Membuat keduanya terlonjak kaget. Terlebih-lebih Sam yang sudah fokus mendengarkan Via. Jantungnya jadi berdetak-detak kencang dan berdebum dengan keras seperti suara musik kelab malam yang jedag-jedug memekakkan telinga.
Via dan Sam berpandangan was-was, menanti apa yang akan terjadi selanjutnya.
Sam menelan ludah. Kembali menyesali tindakannya yang begitu heroiknya ingin menyelesaikan ini sendirian.
Harusnya dia tadi menghubungi seseorang kepercayaannya. Ah tapi sudahlah, nasi sudah menjadi bubur.
Sam menggelengkan kepalanya, lebih baik dirinya saat ini fokus menemukan cara untuk keluar dari tempat ini.
"Apa kabar Via?"
Suara berat seorang pria yang tidak terlihat bagaimana rupanya, karena dia berdiri ditempat gelap yang tidak terkena cahaya ruangan.
Sam sampai menyipitkan mata untuk menuntaskan rasa penasarannya, siapa yang sedang berdiri itu. Tapi tak menemukan jawaban.
Dan juga apa-apaan tadi itu. Kenapa dia menyebut-nyebut nama Via.
Sam jadi mengalihkan pandangannya menatap Via yang duduk disampingnya dengan wajah ketakutan. Ketakutan yang lebih parah dari apa yang dilaluinya malam ini.
Sam melihat Via yang diam saja. Wajahnya begitu tegang dan tubuhnya jadi bergetar.
Sejenak keheningan dan kesunyian melanda ruangan remang-remang itu.
Begitu sunyi, hingga Sam bisa mendengar langkah kaki pria tadi berjalan mendekat. Semakin dekat dan sampailah dia didepan Sam dan juga Via.
Sam kali ini bisa melihat dengan jelas rupa pria itu. Ada bekas luka codetan dibagian pipinya, yang membuatnya tampak mengerikan dan menakutkan.
Sam lagi dan lagi memperhatikan Via dari sudut matanya yang tampak semakin ketakutan.
Lalu menatap kembali pria didepannya ini, yang ternyata dia juga melihat kearah Sam.
"Aku sudah tau sejak lama, bahwa kau memang sangat ingin bertolak ke Jakarta. Aku juga tau satu-satunya alasan kenapa kau ingin datang ke Jakarta adalah karena pria yang ada disampingmu"

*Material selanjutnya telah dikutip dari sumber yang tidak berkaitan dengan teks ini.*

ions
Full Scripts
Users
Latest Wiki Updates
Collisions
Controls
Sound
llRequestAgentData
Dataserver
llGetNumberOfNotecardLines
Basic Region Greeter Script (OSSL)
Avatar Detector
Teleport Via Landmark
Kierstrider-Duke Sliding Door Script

Satu kalimat panjang yang pria itu katakan dengan lantang dan juga keras, membuat Sam kebingungan. 'Itu tadi apa maksudnya? Bukan berarti Via sengaja datang ingin menemui ku, kan?' batin Sam menerka-nerka.
Tapi Sam tak bisa berpikir lagi karena otaknya sudah dipenuhi oleh fakta bahwa Via mengenali pria yang berdiri dengan tegak menjulang didepan mereka ini.
Kalau begitu ini bukan penculikan biasa, tapi ini adalah penculikan dan penyekapan dengan sengaja.
'Sial. Sebenarnya apa yang sedang terjadi ini. Apa yang dia sembunyikan?' batin Sam memandangi Via yang masih terdiam.
Wajahnya jadi pucat, guratan ketakutan tak bisa dilepasnya.
"Kau memiliki begitu banyak keberanian. Apa kau pikir kau bisa lari dariku?" kata pria itu dengan nada angkuhnya, membuat Sam ingin menghajarnya juga saat ini.
"Apa lagi yang kau inginkan!" suara marah Via yang tertahan, Sam bisa rasakan keputusasaannya.
Matanya jadi menyala marah, hidungnya kembang kempis, gejolak amarahnya benar-benar tak bisa dibendungnya lagi.
"Sebaiknya kau ikut aku pulang. Atau aku tidak akan melepaskannya" kata pria itu dengan begitu kejam sembari menunjuk pada Sam.
Oke, Sam yang mendapat ancaman seperti itu merasa begitu lucu dan ingin menumpahkan tawanya. Entahlah dirinya hanya ingin tertawa saja.
Sudah banyak sebenarnya yang memberikan ancaman seperti ini. Tapi baru ini ada yang menyampaikannya dengan rasa percaya diri yang luar biasa.
Sam jadi ingin melontarkan kalimat-kalimat ejekan pada pria itu. Apakah dia memang serius mengancam Sam? Apa dia tidak takut apa akibatnya? Apa dia tak akan menyesali tindakannya yang sudah mengancam Sam.
Karena pria itu sudah mengancam orang yang salah.
Sam akan sangat senang menyambut ancaman itu, bahkan jika bisa Sam ingin membuat pria itu tau bahwa dia sudah salah menargetkan ancamannya.